Todo el asco del mundo provocó un terremoto siete en la escala de Richter en la costra de maquillaje de "Rosalinda".

—No. Un detective privado, como los de cine. Como Humphrey Bogart, por ejemplo.

—Ay, pues no se parece. Me recuerda más a… no sé… A otro. Pero a ese que has dicho no. Adiós, maja, y no me tengas tan olvidado. ¿Te he gustado?

—Has cantado muy bien.

—Es que voy a clases de canto, mira tú, con el mismo que enseñó a respirar con los ovarios a la Caballé. Enséñeme a mí también, le dije. Y me está enseñando.

—¿A respirar con los ovarios?

—Pues sí, oye, y es verdad, se puede. Mira.

Se desabrochó el abrigo de pieles y quedó al descubierto un vestido violeta que se adaptaba como una funda a la voluminosa orografía de "Rosalinda".

—Mira, ahora respiro con el estómago.

Y el estómago de "Rosalinda" subía y bajaba según la dirección de entrada o salida del aire que ella aspiraba con la boquita cerrada y las narices dilatadas como si fueran de un sapo.

—Y ahora me meteré el aire en los ovarios.

Y se lo metió, porque ningún volumen externo dio señal de vida con lo que todos convinieron que el aire había ido a parar a un pozo profundo de las interioridades de "Rosalinda".
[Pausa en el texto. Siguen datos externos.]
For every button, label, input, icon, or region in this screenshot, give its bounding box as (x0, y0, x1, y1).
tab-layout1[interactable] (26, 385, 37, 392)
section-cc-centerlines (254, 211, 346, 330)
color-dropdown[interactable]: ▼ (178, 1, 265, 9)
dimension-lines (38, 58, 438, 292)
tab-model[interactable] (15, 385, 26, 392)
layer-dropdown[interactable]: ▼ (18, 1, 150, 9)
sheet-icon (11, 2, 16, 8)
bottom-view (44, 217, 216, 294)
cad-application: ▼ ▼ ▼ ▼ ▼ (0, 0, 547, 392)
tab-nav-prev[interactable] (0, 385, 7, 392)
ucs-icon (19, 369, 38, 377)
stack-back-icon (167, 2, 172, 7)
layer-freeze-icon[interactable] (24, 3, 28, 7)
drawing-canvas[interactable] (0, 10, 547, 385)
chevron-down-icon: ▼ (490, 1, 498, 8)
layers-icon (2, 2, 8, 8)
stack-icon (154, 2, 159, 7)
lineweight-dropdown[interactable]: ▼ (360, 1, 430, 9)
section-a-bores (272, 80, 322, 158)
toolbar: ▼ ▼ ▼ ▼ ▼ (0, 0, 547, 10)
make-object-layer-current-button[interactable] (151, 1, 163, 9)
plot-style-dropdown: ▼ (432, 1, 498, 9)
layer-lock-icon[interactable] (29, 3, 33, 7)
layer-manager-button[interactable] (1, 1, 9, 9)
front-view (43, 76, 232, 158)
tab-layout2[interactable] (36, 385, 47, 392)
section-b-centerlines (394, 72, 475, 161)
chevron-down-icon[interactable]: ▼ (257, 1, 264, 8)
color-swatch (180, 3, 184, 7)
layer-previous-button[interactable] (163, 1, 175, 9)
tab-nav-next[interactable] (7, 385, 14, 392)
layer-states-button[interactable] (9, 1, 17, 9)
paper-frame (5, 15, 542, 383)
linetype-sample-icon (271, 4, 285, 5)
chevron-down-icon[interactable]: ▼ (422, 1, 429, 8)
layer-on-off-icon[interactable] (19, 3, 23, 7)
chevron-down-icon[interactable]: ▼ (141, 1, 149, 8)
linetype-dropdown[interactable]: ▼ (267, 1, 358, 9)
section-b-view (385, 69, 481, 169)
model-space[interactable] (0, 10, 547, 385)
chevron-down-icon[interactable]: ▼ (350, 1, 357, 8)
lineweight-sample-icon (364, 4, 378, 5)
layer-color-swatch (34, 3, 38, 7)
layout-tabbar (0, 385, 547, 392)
—Y claro, con el aire aquí abajo pues tarda más en salir y te da más tiempo a aguantar la voz. Por eso la Caballé, o quien dice la Caballé pues la Callas o Raphael, o un cantante de ésos, pues aguanta el aire y te hacen con la voz lo que te hacen. Te pueden cantar, qué sé yo, un kilómetro y con la cara como si se estuvieran cepillando el pelo.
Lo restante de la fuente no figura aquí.